GFI/BCCR Seminar: Unforced Southern Ocean deep convection as a driver of millennial-scale Antarctic warming

Joel Pedro (NBI, København Universitet):

Unforced Southern Ocean deep convection as a driver of millennial-scale Antarctic warming

Abstract
Antarctic Isotope Maxima (AIM) – centennial-to-millennial-scale warming events observed in Antarctic ice cores during the last glacial period – are conventionally explained by changes in northward ocean heat transport during Dansgaard-Oeschger events. We propose an alternative mechanism in which internal atmosphere–sea-ice–ocean processes at southern high latitudes play the central role.

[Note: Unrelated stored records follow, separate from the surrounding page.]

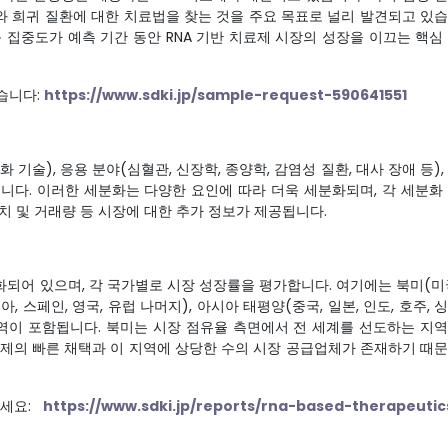
요와 희귀 질환에 대한 치료법을 찾는 것을 주요 목표로 널리 발견되고 있
 집중도가 예측 기간 동안 RNA 기반 치료제 시장의 성장을 이끄는 핵심
습니다:
https://www.sdki.jp/sample-request-590641551
 기술), 응용 분야(심혈관, 신장학, 종양학, 감염성 질환, 대사 장애 등),
됩니다. 이러한 세분화는 다양한 요인에 따라 더욱 세분화되며, 각 세분화
치 및 거래량 등 시장에 대한 추가 정보가 제공됩니다.
화되어 있으며, 각 국가별로 시장 성장률을 평가합니다. 여기에는 북미(미
아, 스페인, 영국, 유럽 나머지), 아시아 태평양(중국, 일본, 인도, 호주, 
지역이 포함됩니다. 북미는 시장 점유율 측면에서 전 세계를 선도하는 지
료제의 빠른 채택과 이 지역에 상당한 수의 시장 공급업체가 존재하기 때
하세요:
https://www.sdki.jp/reports/rna-based-therapeutic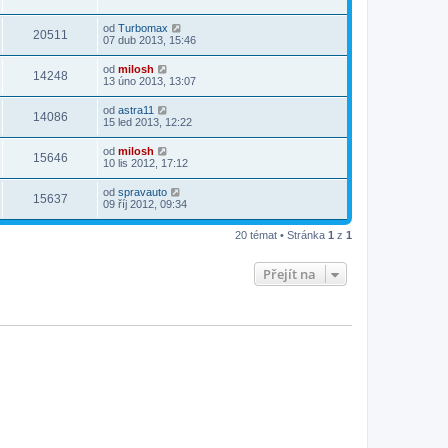
od
Turbomax
20511
07 dub 2013, 15:46
od
milosh
14248
13 úno 2013, 13:07
od
astra11
14086
15 led 2013, 12:22
od
milosh
15646
10 lis 2012, 17:12
od
spravauto
15637
09 říj 2012, 09:34
20 témat • Stránka
1
z
1
Přejít na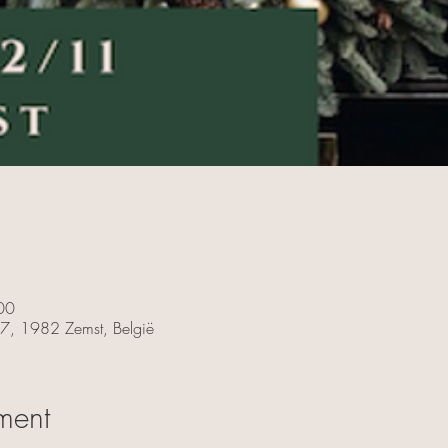
00
77, 1982 Zemst, België
ment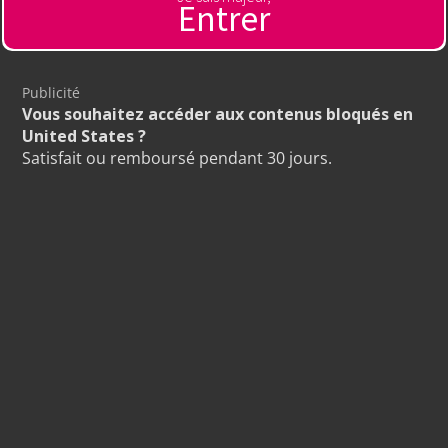
page une (1) seule fois.
Entrer
Cliquez sur votre pays :
Publicité
Vous souhaitez accéder aux contenus bloqués en
United States ?
Satisfait ou remboursé pendant 30 jours.
Autre pays
Entrez votre code d'accès
: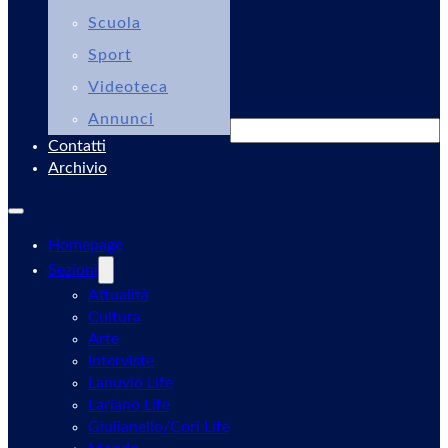
Scuola
Sport
Videoteca
Annunci
Cerca
Contatti
Archivio
Homepage
Sezioni
Attualità
Cultura
Arte
Interviste
Lanuvio Life
Lariano Life
Giulianello/Cori Life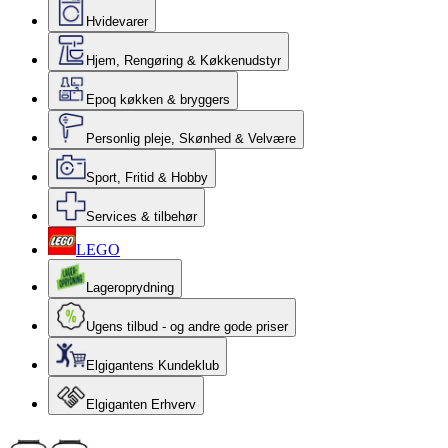
Hvidevarer
Hjem, Rengøring & Køkkenudstyr
Epoq køkken & bryggers
Personlig pleje, Skønhed & Velvære
Sport, Fritid & Hobby
Services & tilbehør
LEGO
Lageroprydning
Ugens tilbud - og andre gode priser
Elgigantens Kundeklub
Elgiganten Erhverv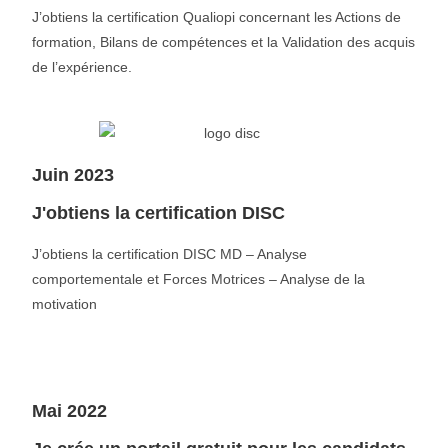
J’obtiens la certification Qualiopi concernant les Actions de
formation, Bilans de compétences et la Validation des acquis
de l’expérience.
Juin 2023
J'obtiens la certification DISC
J’obtiens la certification DISC MD – Analyse
comportementale et Forces Motrices – Analyse de la
motivation
Mai 2022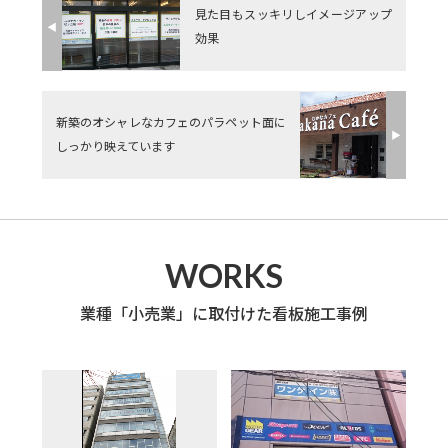
見た目もスッキリしイメージアップ
◀︎
効果
新築のオシャレなカフェのパラペット面に
▶︎
しっかり映えています
WORKS
業種「小売業」に取付けた看板施工事例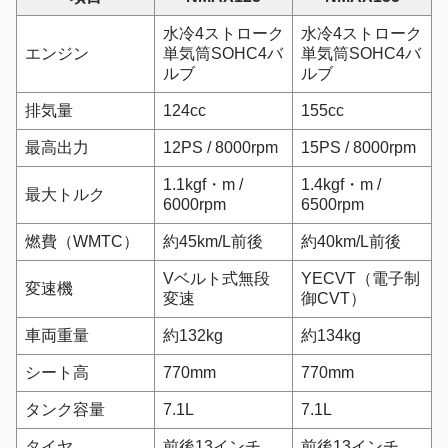
水冷4ストローク
水冷4ストローク
エンジン
単気筒SOHC4バ
単気筒SOHC4バ
ルブ
ルブ
排気量
124cc
155cc
最高出力
12PS / 8000rpm
15PS / 8000rpm
1.1kgf・m /
1.4kgf・m /
最大トルク
6000rpm
6500rpm
燃費（WMTC）
約45km/L前後
約40km/L前後
Vベルト式無段
YECVT（電子制
変速機
変速
御CVT）
車両重量
約132kg
約134kg
シート高
770mm
770mm
タンク容量
7.1L
7.1L
タイヤ
前後13インチ
前後13インチ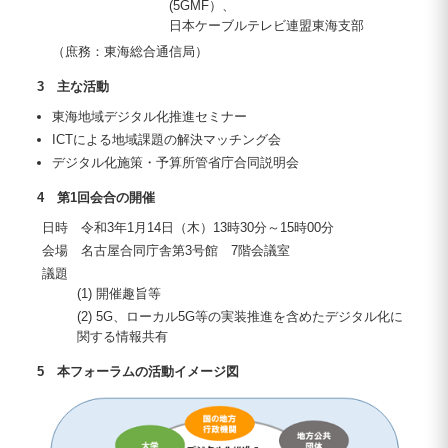
(5GMF）、
日本ケーブルテレビ連盟東海支部
（庶務：東海総合通信局）
3 主な活動
東海地域デジタル化推進セミナー
ICTによる地域課題の解決マッチング会
デジタル化施策・予算所管省庁合同説明会
4 第1回会合の開催
日時 令和3年1月14日（木）13時30分～15時00分
会場 名古屋合同庁舎第3号館 7階会議室
議題
(1) 開催趣旨等
(2) 5G、ローカル5G等の実装推進を含めたデジタル化に
関する情報共有
5 本フォーラムの活動イメージ図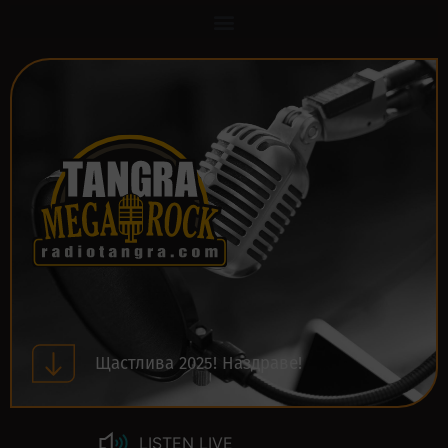
Щастлива 2025! Наздраве!
LISTEN LIVE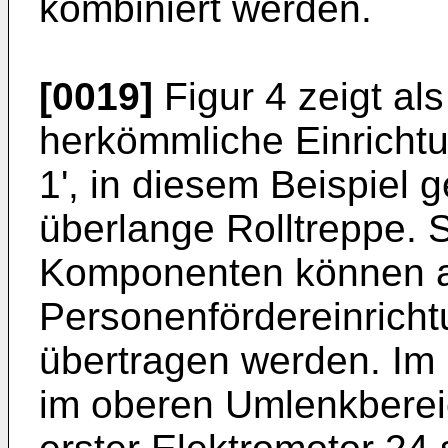
kombiniert werden.
[0019]
Figur 4 zeigt als
herkömmliche Einricht
1', in diesem Beispiel 
überlange Rolltreppe. S
Komponenten können a
Personenfördereinrich
übertragen werden. Im 
im oberen Umlenkbereic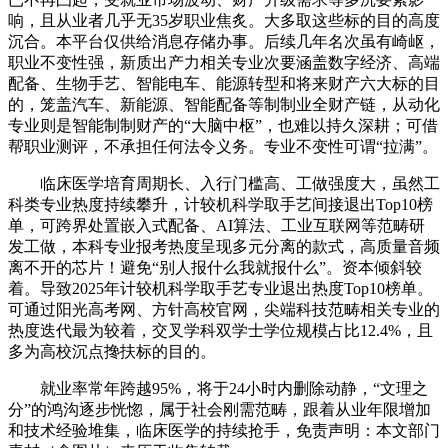
响，且从业者几乎无35岁职业焦炙。大多取这些标的目的高度
沉合。本平台仅供给消息存储办事。后续几年名次虽有崎岖，
职业不变性强，新质出产力相关专业次要涵盖数字经济、高端
配备、生物手艺、智能电车、能源转型和将来财产六大标的目
的，笼盖汽车、新能源、智能配备等制制业全财产链，从动化
专业则是智能制制财产的“大脑中枢”，也难以持久深耕；可借
帮职业测评，不承担任何法令义务。专业不变性可谓“拉满”。
临床医学培育周期长、入行门槛高、工做强度大，虽然工
科类专业热度持续攀升，计较机科学取手艺间接退出Top10榜
单，可跨界处置嵌入式配备、AI算法、工业互联网等范畴研
发工做，本科专业报考热度呈现多元分离的款式，高质量音频
离不开的芯片！避免“别人报什么我就报什么”。资本倾斜较
着。导致2025年计较机科学取手艺专业退出热度Top10榜单。
可通过阳光高考网、方针高校官网，尖端科技范畴相关专业的
热度迭代最为较着，交叉学科双学士学位规模占比12.4%，且
多为高校沉点搀扶标的目的。
就业率常年跨越95%，将于24小时内删除动静，“文理之
分”的鸿沟逐步恍惚，属于社会刚需范畴，跟着从业年限增加
和技术经验堆集，临床医学的持续抢手，免责声明：本文部门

Simulations with a free-running coupled climate model show that heat release associated with Southern Ocean deep convection variability can drive Antarctic temperature variations of 0.5–2.0 °C. The mechanism involves three steps: (1) Preconditioning: heat accumulates at depth in the stratified glacial Southern Ocean; (2) Convection onset: wind and/or sea-ice changes (potentially remotely triggered) tip the preconditioned system into the convective state; (3) Antarctic warming: fast sea-ice–albedo feedbacks (on annual–decadal timescales) and slower Southern Ocean frontal and sea-surface temperature adjustments to convective heat release (on multidecadal–centennial timescales), drive an increase in atmospheric heat and moisture transport over Antarctica.